5 Signs Boardwalk Empire Is the New Mad Men


Last night, Boardwalk Empire — perhaps the most anticipated show of the fall season — debuted on HBO. It’s been met with rave reviews, most of which liken it to The Sopranos, an obvious comparison, considering the two shows are on the same network, feature much of the same personnel, and take the lives of gangsters as their subject matters. But, while we enjoyed the premiere immensely, it also reminds us of Sunday’s other major TV event: Mad Men. After the jump, we look at some of the similarities between the two shows.

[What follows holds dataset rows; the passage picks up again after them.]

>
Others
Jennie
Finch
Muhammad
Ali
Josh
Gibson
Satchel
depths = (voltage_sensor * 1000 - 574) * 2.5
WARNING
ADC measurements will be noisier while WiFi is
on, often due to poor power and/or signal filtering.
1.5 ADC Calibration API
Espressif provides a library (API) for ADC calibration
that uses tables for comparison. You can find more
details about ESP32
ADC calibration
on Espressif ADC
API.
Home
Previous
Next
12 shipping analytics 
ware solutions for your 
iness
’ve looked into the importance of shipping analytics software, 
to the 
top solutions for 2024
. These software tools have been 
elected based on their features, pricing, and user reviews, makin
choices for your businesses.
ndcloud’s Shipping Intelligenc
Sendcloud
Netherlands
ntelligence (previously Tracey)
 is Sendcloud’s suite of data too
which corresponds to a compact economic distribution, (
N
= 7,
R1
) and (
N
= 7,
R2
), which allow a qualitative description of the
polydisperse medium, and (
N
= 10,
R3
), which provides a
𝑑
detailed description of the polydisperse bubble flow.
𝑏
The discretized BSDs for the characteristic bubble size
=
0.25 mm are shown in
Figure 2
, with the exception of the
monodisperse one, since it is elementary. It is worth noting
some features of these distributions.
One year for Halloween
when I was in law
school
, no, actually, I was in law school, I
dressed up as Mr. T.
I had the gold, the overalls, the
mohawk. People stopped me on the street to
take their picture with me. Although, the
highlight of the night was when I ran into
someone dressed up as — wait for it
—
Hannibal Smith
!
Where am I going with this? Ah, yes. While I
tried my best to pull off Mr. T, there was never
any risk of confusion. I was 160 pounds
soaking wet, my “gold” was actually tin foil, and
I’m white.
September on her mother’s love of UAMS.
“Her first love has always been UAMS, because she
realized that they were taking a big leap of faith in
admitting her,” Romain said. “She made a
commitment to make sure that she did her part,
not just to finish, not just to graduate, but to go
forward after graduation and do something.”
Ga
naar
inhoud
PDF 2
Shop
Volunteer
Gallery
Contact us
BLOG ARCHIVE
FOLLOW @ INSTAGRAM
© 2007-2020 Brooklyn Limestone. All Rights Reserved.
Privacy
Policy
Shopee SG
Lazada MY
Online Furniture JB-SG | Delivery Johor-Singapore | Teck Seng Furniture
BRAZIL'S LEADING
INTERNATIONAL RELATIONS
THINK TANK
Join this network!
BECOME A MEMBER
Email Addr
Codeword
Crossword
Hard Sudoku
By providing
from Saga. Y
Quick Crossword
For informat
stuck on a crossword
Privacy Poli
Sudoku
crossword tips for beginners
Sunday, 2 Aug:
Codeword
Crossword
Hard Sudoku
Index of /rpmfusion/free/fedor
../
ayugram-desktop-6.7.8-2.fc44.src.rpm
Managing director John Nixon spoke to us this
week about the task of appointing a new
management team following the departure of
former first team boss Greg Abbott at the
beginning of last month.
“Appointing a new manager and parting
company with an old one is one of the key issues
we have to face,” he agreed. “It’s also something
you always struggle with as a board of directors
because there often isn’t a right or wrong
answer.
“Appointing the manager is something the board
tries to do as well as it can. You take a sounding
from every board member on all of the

Callous but conflicted leading man

Sure, Steve Buscemi is never going to be as smooth and sexy as Jon Hamm. But their characters have a lot in common. As the center of each series’s universe, each is engaged in a struggle between his conscience and his basest desires (or, for the psychologists in the audience, needs). Each can completely adapt his personality to new situations: Don Draper is a different guy at home, in the office, with his various girlfriends, and across the country in California, with the people who truly know who he is. Nucky Thompson is equally charming at a meeting of uptight temperance women and a gangster dinner party. They’re both womanizers, and they both run a tight ship. And it seems that, like Don, the central question we’ll be asking about Nucky is whether he’ll ever dig himself out of the corruption and lies and emerge a better man.

Intriguing young upstart

We’re always glad to see Michael Pitt, and his Boardwalk Empire character, Jimmy Darmody, may just be as interesting as the show’s lead. A vet who keeps referring to the horrible things he did in World War I, he’s shaping up to be a master manipulator, throwing the FBI off his track and getting revenge on an enemy in one fell swoop, while orchestrating an epic (albeit flawed) heist with a still-on-training-wheels Al Capone. The question is, will Nucky’s protégé turn out to be a confident, talented, and independent Peggy Olsen or a smarmy, self-satisfied, constantly undermining Pete Campbell? At this point, it could go either way.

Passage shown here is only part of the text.